*** Begin section ***

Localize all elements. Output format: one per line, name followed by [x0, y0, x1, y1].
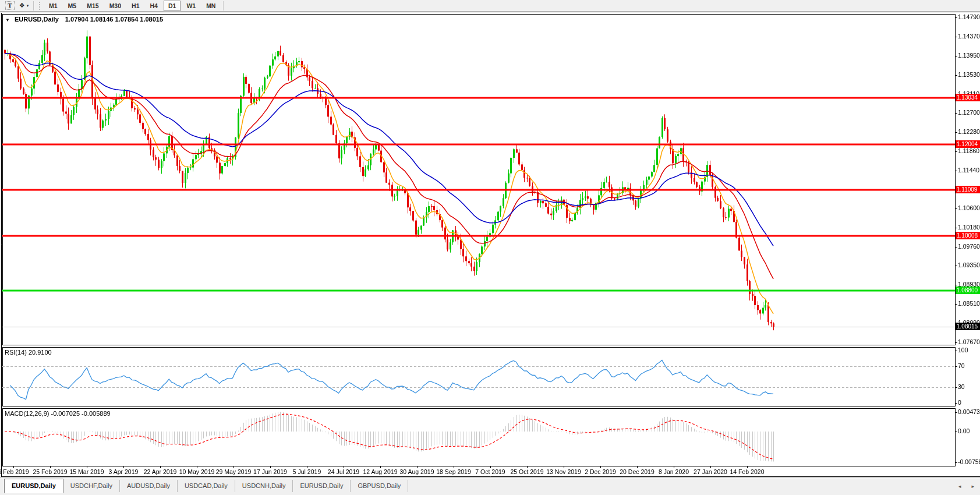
date-label: 25 Feb 2019 — [31, 468, 69, 475]
price-tick-label: 1.13530 — [958, 71, 980, 78]
text-tool-button[interactable]: T — [3, 1, 17, 10]
macd-tick-label: 0.00 — [958, 427, 970, 434]
chart-tabs-bar: EURUSD,DailyUSDCHF,DailyAUDUSD,DailyUSDC… — [0, 478, 980, 495]
resistance-price-tag: 1.10008 — [956, 232, 980, 239]
date-label: 18 Sep 2019 — [434, 468, 473, 475]
date-label: 14 Feb 2020 — [728, 468, 766, 475]
date-label: 7 Oct 2019 — [471, 468, 510, 475]
date-label: 10 May 2019 — [178, 468, 216, 475]
macd-tick-label: -0.007585 — [958, 458, 980, 465]
price-tick-label: 1.08510 — [958, 300, 980, 307]
timeframe-button-m30[interactable]: M30 — [105, 1, 126, 11]
price-tick-label: 1.11860 — [958, 147, 979, 154]
resistance-price-tag: 1.11009 — [956, 186, 980, 193]
ohlc-values: 1.07904 1.08146 1.07854 1.08015 — [65, 16, 163, 23]
rsi-tick-label: 0 — [958, 399, 961, 406]
chart-tab-7[interactable]: GBPUSD,Daily — [351, 480, 408, 492]
tabs-scroll-left-button[interactable]: ◂ — [958, 483, 961, 489]
timeframe-button-d1[interactable]: D1 — [164, 1, 181, 11]
price-tick-label: 1.12280 — [958, 128, 980, 135]
date-label: 20 Dec 2019 — [618, 468, 656, 475]
date-label: 27 Jan 2020 — [691, 468, 730, 475]
collapse-chart-icon[interactable]: ▼ — [5, 17, 10, 23]
toolbar-grip[interactable] — [39, 2, 41, 10]
chart-tab-1[interactable]: EURUSD,Daily — [4, 479, 63, 493]
chart-tabs: EURUSD,DailyUSDCHF,DailyAUDUSD,DailyUSDC… — [4, 478, 408, 493]
date-label: 2 Dec 2019 — [581, 468, 620, 475]
date-label: 6 Feb 2019 — [0, 468, 33, 475]
price-tick-label: 1.10600 — [958, 204, 980, 211]
macd-tick-label: 0.004738 — [958, 408, 980, 415]
price-tick-label: 1.12700 — [958, 109, 980, 116]
rsi-tick-label: 30 — [958, 383, 965, 390]
date-label: 30 Aug 2019 — [398, 468, 436, 475]
price-tick-label: 1.07670 — [958, 338, 980, 345]
timeframe-button-h1[interactable]: H1 — [127, 1, 144, 11]
resistance-price-tag: 1.13034 — [956, 94, 980, 101]
price-tick-label: 1.10180 — [958, 224, 980, 231]
toolbar-separator — [223, 1, 224, 10]
timeframe-button-h4[interactable]: H4 — [146, 1, 162, 11]
timeframe-button-w1[interactable]: W1 — [182, 1, 200, 11]
styler-tool-button[interactable]: ❖ ▾ — [17, 1, 31, 10]
chart-title: ▼ EURUSD,Daily 1.07904 1.08146 1.07854 1… — [5, 16, 163, 23]
price-tick-label: 1.09350 — [958, 261, 980, 268]
date-label: 12 Aug 2019 — [361, 468, 399, 475]
chart-tab-3[interactable]: AUDUSD,Daily — [120, 480, 178, 492]
price-tick-label: 1.14790 — [958, 13, 980, 20]
date-label: 15 Mar 2019 — [68, 468, 106, 475]
date-label: 17 Jun 2019 — [251, 468, 289, 475]
date-label: 3 Apr 2019 — [104, 468, 143, 475]
date-label: 25 Oct 2019 — [508, 468, 546, 475]
current-price-tag: 1.08015 — [956, 323, 980, 330]
macd-label: MACD(12,26,9) -0.007025 -0.005889 — [5, 410, 111, 417]
price-chart-canvas[interactable] — [0, 0, 980, 495]
price-tick-label: 1.13950 — [958, 52, 980, 59]
timeframe-button-m5[interactable]: M5 — [63, 1, 82, 11]
rsi-tick-label: 70 — [958, 362, 965, 369]
rsi-tick-label: 100 — [958, 346, 968, 353]
rsi-label: RSI(14) 20.9100 — [5, 349, 52, 356]
chart-tab-5[interactable]: USDCNH,Daily — [235, 480, 293, 492]
text-tool-icon: T — [5, 1, 14, 10]
chevron-down-icon[interactable]: ▾ — [27, 3, 29, 8]
timeframe-button-m1[interactable]: M1 — [44, 1, 62, 11]
timeframe-buttons: M1M5M15M30H1H4D1W1MN — [44, 1, 221, 11]
chart-tab-2[interactable]: USDCHF,Daily — [63, 480, 120, 492]
date-label: 22 Apr 2019 — [141, 468, 179, 475]
date-label: 5 Jul 2019 — [288, 468, 326, 475]
styler-icon: ❖ — [19, 2, 25, 9]
toolbar-separator — [33, 1, 34, 10]
chart-tab-6[interactable]: EURUSD,Daily — [293, 480, 351, 492]
timeframe-button-m15[interactable]: M15 — [82, 1, 103, 11]
price-tick-label: 1.09760 — [958, 243, 980, 250]
price-tick-label: 1.11440 — [958, 167, 979, 174]
support-price-tag: 1.08800 — [956, 287, 980, 294]
toolbar: T ❖ ▾ M1M5M15M30H1H4D1W1MN — [0, 0, 980, 12]
date-label: 24 Jul 2019 — [324, 468, 363, 475]
date-label: 8 Jan 2020 — [654, 468, 693, 475]
date-label: 13 Nov 2019 — [544, 468, 583, 475]
tabs-scroll-right-button[interactable]: ▸ — [971, 483, 974, 489]
price-tick-label: 1.14370 — [958, 33, 980, 40]
date-label: 29 May 2019 — [214, 468, 253, 475]
chart-tab-4[interactable]: USDCAD,Daily — [178, 480, 235, 492]
resistance-price-tag: 1.12004 — [956, 140, 980, 148]
timeframe-button-mn[interactable]: MN — [201, 1, 220, 11]
symbol-name: EURUSD,Daily — [15, 16, 59, 23]
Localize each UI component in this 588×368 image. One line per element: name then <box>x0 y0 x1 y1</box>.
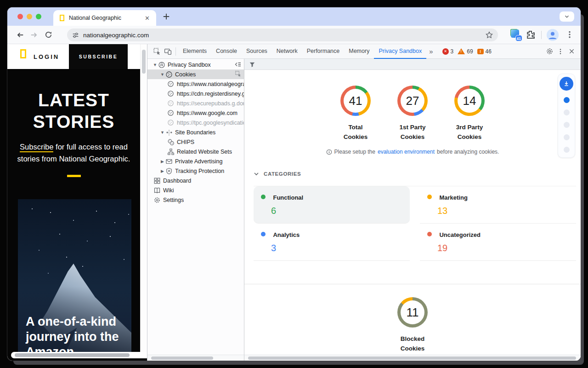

*** End section ***

# Action item:
Search the material above for lines containing the string "icon", then pull them out.

# Written answer:
collapse-chart-icon[interactable]: ▼ — [5, 17, 10, 23]
text-tool-icon: T — [5, 1, 14, 10]
chevron-down-icon[interactable]: ▾ — [27, 3, 29, 8]
styler-icon: ❖ — [19, 2, 25, 9]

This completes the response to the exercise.